**Record extracts**
★ ★ ★ ★

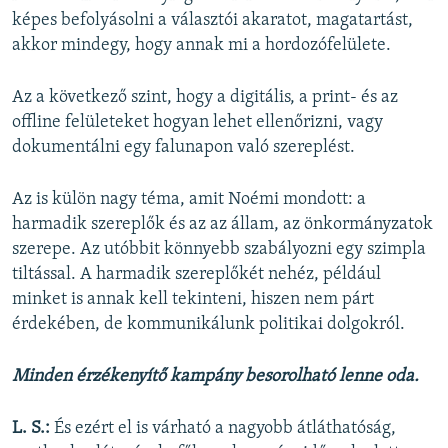
képes befolyásolni a választói akaratot, magatartást,
akkor mindegy, hogy annak mi a hordozófelülete.
Az a következő szint, hogy a digitális, a print- és az
offline felületeket hogyan lehet ellenőrizni, vagy
dokumentálni egy falunapon való szereplést.
Az is külön nagy téma, amit Noémi mondott: a
harmadik szereplők és az az állam, az önkormányzatok
szerepe. Az utóbbit könnyebb szabályozni egy szimpla
tiltással. A harmadik szereplőkét nehéz, például
minket is annak kell tekinteni, hiszen nem párt
érdekében, de kommunikálunk politikai dolgokról.
Minden érzékenyítő kampány besorolható lenne oda.
L. S.:
És ezért el is várható a nagyobb átláthatóság,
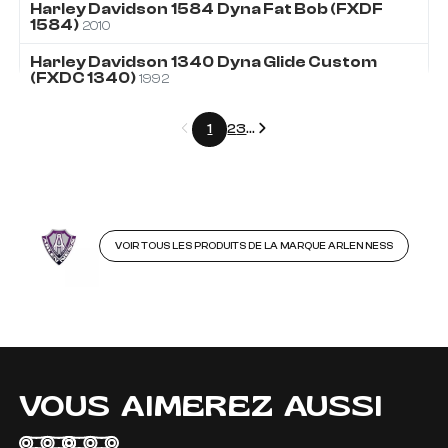
Harley Davidson
1584
Dyna Fat Bob (FXDF
1584)
2010
Harley Davidson
1340
Dyna Glide Custom
(FXDC 1340)
1992
Précédent
Suivant
1
2
3
...
VOIR TOUS LES PRODUITS DE LA MARQUE ARLEN NESS
VOUS AIMEREZ AUSSI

★ ★ ★ ★

**How to complete this task**
Output only the stretch above from the line with "tiltással. A harmadik" through the line with "(FXDC 1340)", reproduced exactly. Exclude pictures.

**Result below**
tiltással. A harmadik szereplőkét nehéz, például
minket is annak kell tekinteni, hiszen nem párt
érdekében, de kommunikálunk politikai dolgokról.
Minden érzékenyítő kampány besorolható lenne oda.
L. S.:
És ezért el is várható a nagyobb átláthatóság,
Harley Davidson
1584
Dyna Fat Bob (FXDF
1584)
2010
Harley Davidson
1340
Dyna Glide Custom
(FXDC 1340)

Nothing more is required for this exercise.